Dataset extract:

========================================

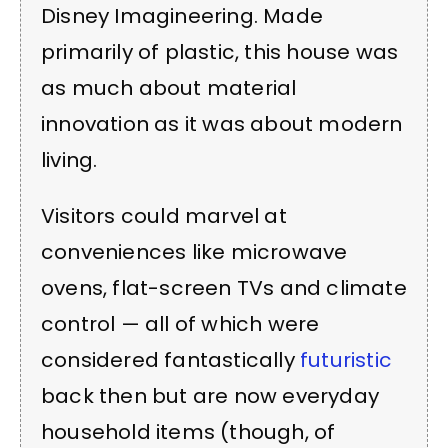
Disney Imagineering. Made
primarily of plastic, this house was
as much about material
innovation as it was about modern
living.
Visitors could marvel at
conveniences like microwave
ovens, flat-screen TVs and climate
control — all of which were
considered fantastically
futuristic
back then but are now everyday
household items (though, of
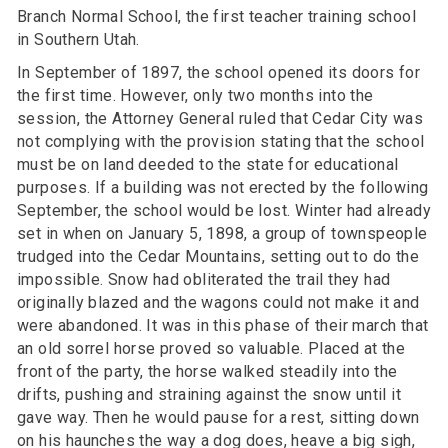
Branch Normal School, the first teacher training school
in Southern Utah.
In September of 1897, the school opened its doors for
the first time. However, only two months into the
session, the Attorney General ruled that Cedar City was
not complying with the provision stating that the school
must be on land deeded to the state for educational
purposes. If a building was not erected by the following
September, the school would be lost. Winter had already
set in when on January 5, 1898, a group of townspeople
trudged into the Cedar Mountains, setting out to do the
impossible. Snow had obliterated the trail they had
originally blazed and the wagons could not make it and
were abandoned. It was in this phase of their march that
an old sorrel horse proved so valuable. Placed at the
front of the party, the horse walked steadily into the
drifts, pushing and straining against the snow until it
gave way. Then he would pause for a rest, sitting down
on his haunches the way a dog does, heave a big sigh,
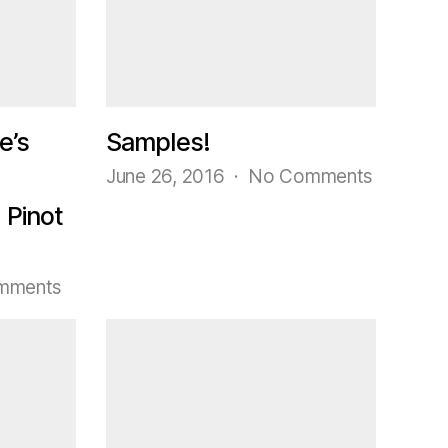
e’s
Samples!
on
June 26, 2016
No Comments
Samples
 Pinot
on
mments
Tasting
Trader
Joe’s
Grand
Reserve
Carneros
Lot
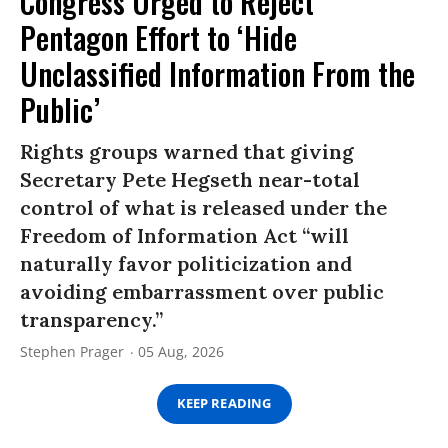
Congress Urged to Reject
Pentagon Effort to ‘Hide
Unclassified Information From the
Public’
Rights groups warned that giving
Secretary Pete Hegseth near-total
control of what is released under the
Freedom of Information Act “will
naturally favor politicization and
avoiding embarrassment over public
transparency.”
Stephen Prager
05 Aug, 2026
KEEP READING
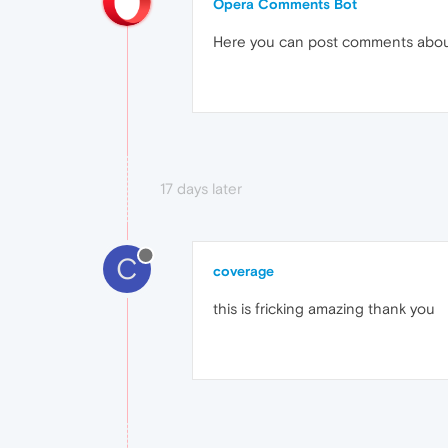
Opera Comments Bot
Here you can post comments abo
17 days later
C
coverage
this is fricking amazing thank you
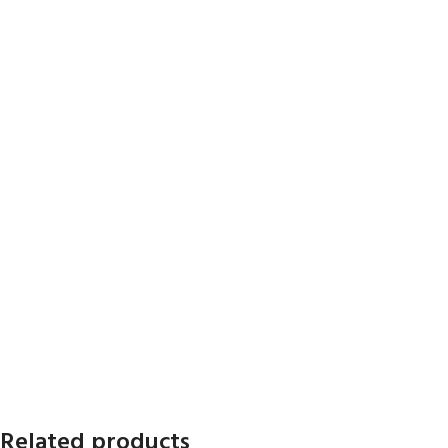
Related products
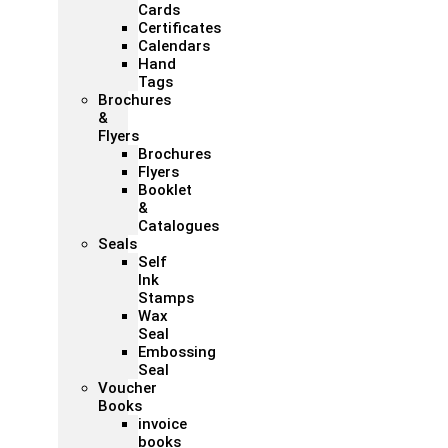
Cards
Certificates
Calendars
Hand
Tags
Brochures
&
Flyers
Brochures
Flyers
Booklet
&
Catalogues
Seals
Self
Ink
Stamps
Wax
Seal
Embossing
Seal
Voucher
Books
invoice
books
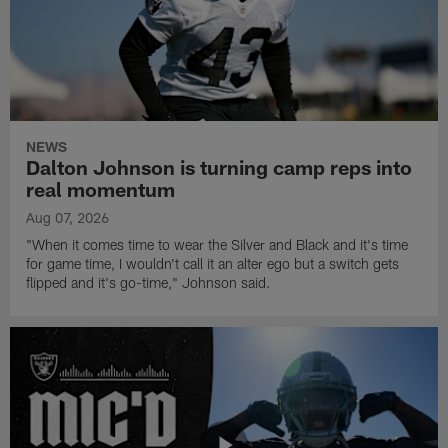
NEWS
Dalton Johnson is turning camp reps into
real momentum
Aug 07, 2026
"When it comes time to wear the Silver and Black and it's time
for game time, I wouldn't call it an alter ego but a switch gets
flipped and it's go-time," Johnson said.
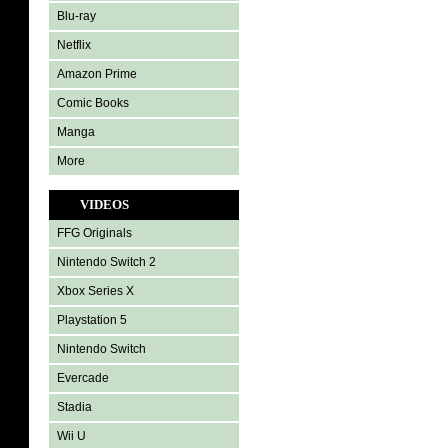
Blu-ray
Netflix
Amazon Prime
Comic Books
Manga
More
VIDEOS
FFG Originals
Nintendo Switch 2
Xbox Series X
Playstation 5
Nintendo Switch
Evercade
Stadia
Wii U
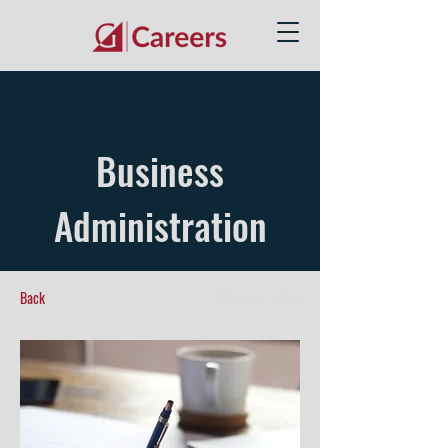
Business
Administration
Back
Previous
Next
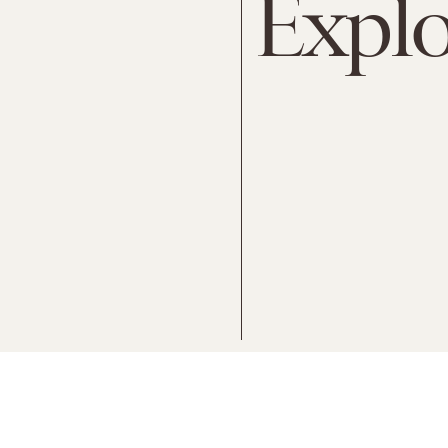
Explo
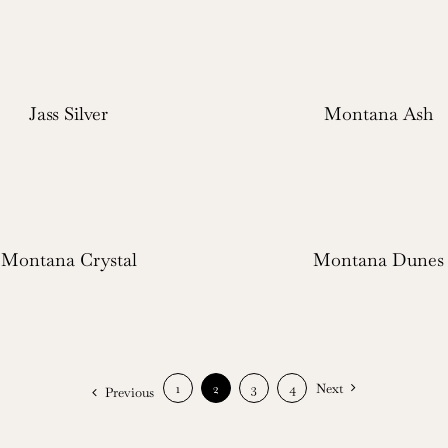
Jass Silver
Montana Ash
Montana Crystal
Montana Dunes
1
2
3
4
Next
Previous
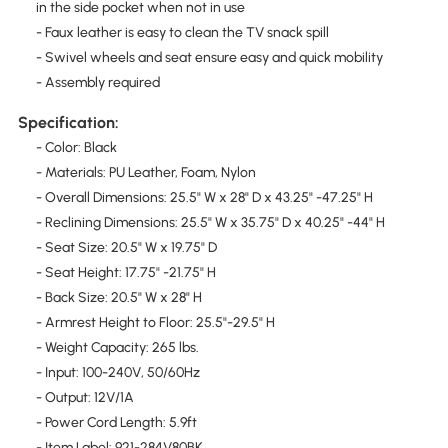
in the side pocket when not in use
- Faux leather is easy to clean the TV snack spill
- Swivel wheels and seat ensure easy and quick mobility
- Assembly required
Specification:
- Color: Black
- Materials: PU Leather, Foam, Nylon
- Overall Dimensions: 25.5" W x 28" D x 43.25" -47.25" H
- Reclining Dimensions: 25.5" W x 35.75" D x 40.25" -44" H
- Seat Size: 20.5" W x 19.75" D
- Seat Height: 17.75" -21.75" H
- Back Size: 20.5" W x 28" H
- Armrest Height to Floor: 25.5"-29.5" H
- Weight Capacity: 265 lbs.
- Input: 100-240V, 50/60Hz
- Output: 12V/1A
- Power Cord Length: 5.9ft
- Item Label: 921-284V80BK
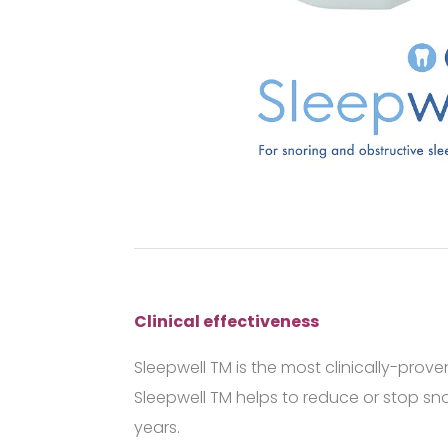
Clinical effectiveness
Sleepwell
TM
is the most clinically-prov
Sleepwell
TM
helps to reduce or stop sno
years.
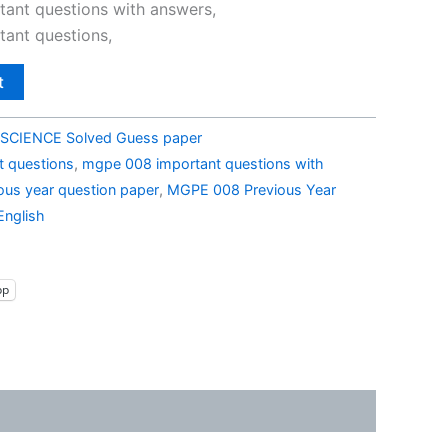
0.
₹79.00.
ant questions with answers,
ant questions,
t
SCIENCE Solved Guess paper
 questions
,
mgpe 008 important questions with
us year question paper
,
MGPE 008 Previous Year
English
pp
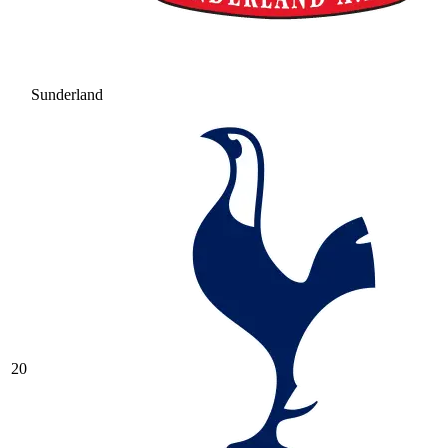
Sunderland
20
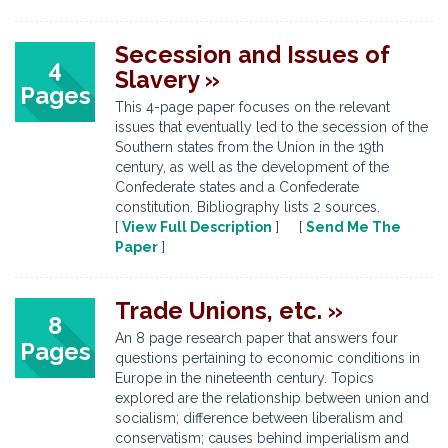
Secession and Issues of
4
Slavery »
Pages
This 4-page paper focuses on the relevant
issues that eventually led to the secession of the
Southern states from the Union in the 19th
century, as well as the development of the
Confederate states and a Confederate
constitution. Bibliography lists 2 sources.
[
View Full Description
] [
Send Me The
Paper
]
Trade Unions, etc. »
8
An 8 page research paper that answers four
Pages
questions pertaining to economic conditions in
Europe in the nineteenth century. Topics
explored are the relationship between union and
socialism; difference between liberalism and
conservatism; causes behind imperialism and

========================================

Directions for this task:
Copy each line in the entries above where the word "control" shows up.

Exercise output:
control — all of which were
control of what is released under the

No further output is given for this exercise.